The CDNs have a challenge in front of them. Do they take on the challenge, and start developing a comprehensive security portfolio that competes against Incapsula. Or do the CDNs go about their daily business. With Imperva at the helm of Incapsula, we can bet it’s only a matter of time before they roll out additional security features that cross the boundaries of the different security tiers.

Akamai’s Challenge

This poses a very interesting challenge to Akamai. Akamai is the dominant leader in Edge Security, where it is 1 Hop away from 90% of the world’s end users. Theoretically, Akamai can stop the DDoS attack one hop away from the attack. However, Akamai stops at the edge, and doesn’t go deeper into the security spectrum, and offer protection against APT, malware, database, and so on.

Imperva’s Head Start

Imperva, the leader in data center security, provides an extensive security set for protecting the database, file system and web application. Incapsula provides Imperva with a strong Edge Security offering and capability. Together, both offer security from the data center to the edge. No other CDN has this capability.

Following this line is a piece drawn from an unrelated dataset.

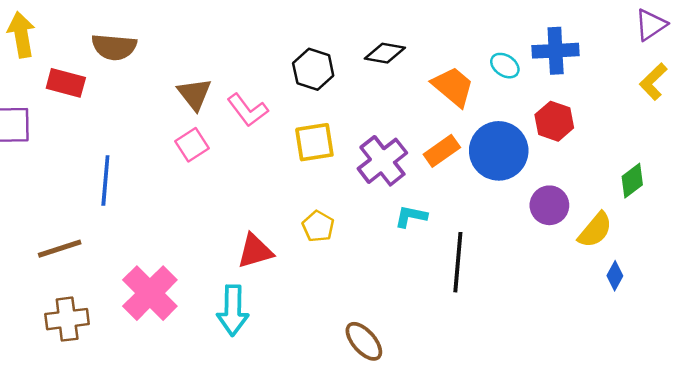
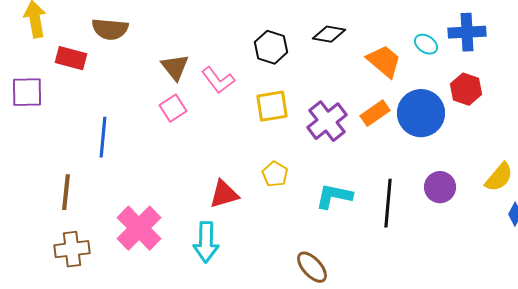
purple circle: (549, 205) -> (440, 187), moved
cyan L-shape: (411, 216) -> (334, 196), moved, size x1.4
brown line: (60, 249) -> (66, 192), turned -66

It’s interesting that a pure-play security company, an outsider, came out of nowhere, and challenged the traditional CDN business model, in such as a way that very few have. In fact, there’s only one more CDN disruptor like Incapsula, and that is Aryaka Networks. In a sense, Akamai is behind Imperva in security. Let’s see how Akamai responds to the threat Imperva poses. Will Akamai acquire a cloud-based security company, that deepens the security offering and challenges Imperva? Absolutely. I think we’ll see an Akamai acquisition in the next three months. My guess is they acquire a cloud-based security company that protects against APT, malware and zero-day attacks.